** Exercise goal **
This exercise calls for all the entries that follow to be set down exactly, without their images.
:: Dataset content ::
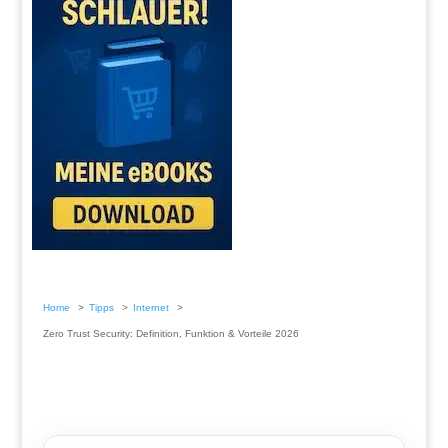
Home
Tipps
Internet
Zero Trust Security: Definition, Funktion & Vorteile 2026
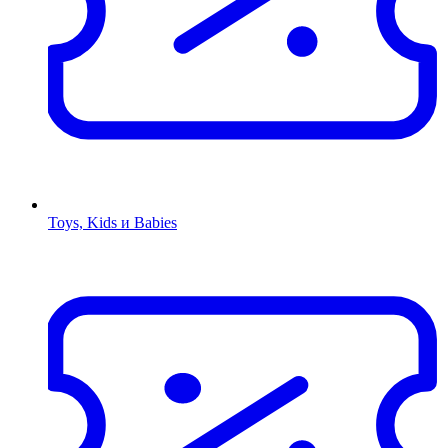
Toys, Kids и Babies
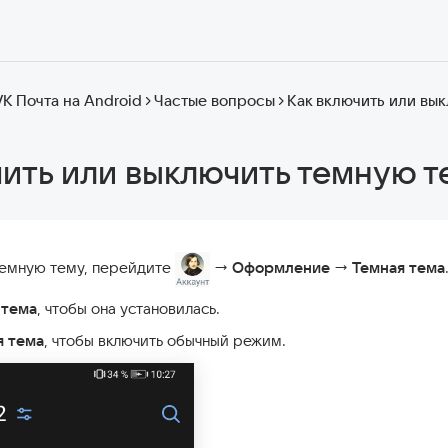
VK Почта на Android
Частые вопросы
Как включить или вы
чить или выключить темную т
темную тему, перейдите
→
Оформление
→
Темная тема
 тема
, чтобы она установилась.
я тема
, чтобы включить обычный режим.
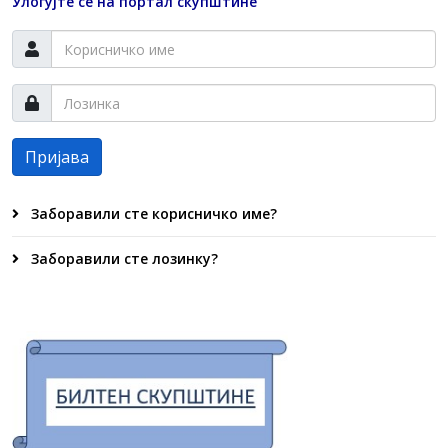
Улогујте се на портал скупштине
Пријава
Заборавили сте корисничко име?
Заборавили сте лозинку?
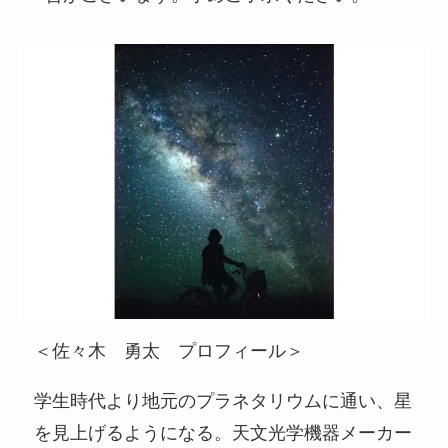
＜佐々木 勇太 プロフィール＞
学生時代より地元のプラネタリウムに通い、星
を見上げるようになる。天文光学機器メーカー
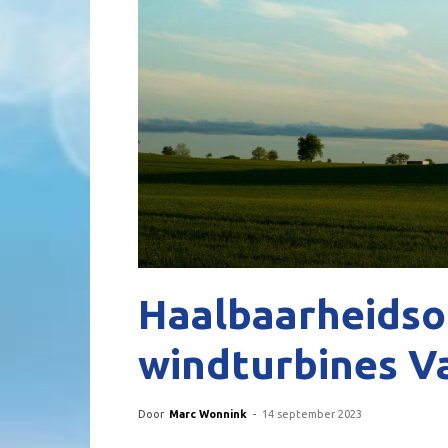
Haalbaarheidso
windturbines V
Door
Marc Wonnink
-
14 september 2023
:::
** Solution below **
Home
Tipps
Internet
Zero Trust Security: Definition, Funktion & Vorteile 2026
Toys, Kids и Babies
VK Почта на Android
Частые вопросы
Как включить или вы
чить или выключить темную т
темную тему, перейдите
→
Оформление
→
Темная тема
 тема
, чтобы она установилась.
я тема
, чтобы включить обычный режим.
Улогујте се на портал скупштине
Пријава
Заборавили сте корисничко име?
Заборавили сте лозинку?
＜佐々木 勇太 プロフィール＞
学生時代より地元のプラネタリウムに通い、星
を見上げるようになる。天文光学機器メーカー
Haalbaarheidso
windturbines V
Door
Marc Wonnink
-
14 september 2023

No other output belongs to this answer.